Your instructions: Every line below that holds the string "DErrico" should be copied.

(Records from a dataset)
============
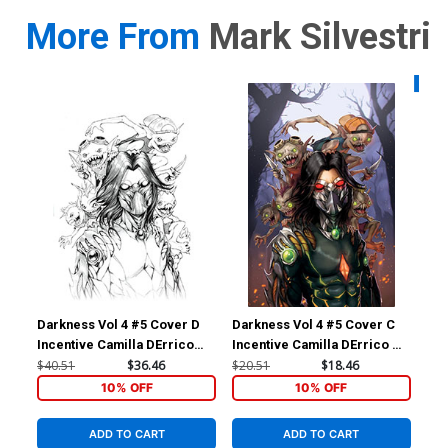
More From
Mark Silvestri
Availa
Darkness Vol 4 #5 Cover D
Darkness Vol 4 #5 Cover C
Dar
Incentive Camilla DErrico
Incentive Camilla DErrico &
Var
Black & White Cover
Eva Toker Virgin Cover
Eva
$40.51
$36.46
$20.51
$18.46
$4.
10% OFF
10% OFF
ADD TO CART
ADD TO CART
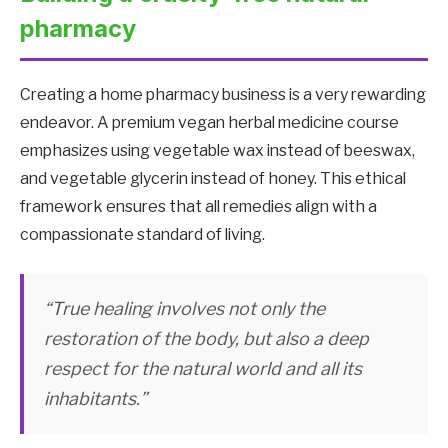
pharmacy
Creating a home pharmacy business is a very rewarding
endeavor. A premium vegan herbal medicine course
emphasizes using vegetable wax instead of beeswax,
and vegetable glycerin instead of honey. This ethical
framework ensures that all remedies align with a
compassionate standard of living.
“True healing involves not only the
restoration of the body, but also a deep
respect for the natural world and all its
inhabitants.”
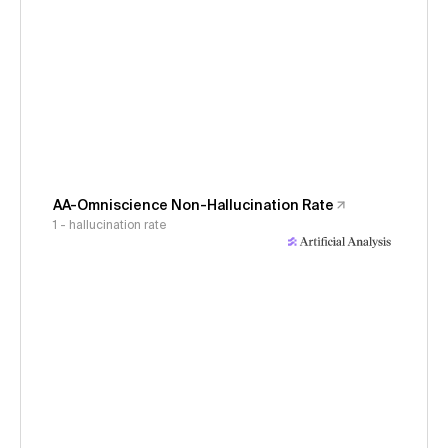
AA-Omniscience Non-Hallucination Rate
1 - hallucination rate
============
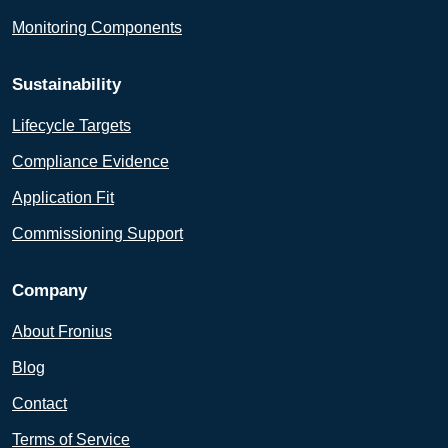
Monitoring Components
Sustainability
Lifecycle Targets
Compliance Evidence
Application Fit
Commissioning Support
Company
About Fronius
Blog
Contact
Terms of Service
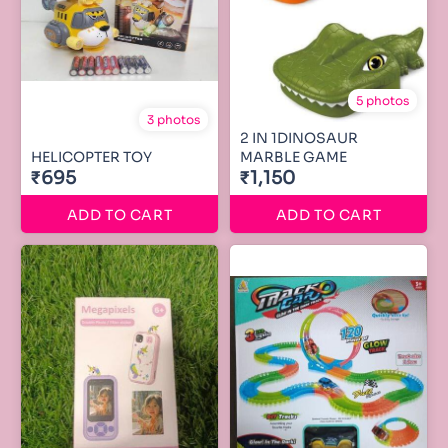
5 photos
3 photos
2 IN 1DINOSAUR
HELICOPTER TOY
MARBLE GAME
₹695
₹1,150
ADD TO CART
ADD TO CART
============
Reply:
Incentive Camilla DErrico
Incentive Camilla DErrico &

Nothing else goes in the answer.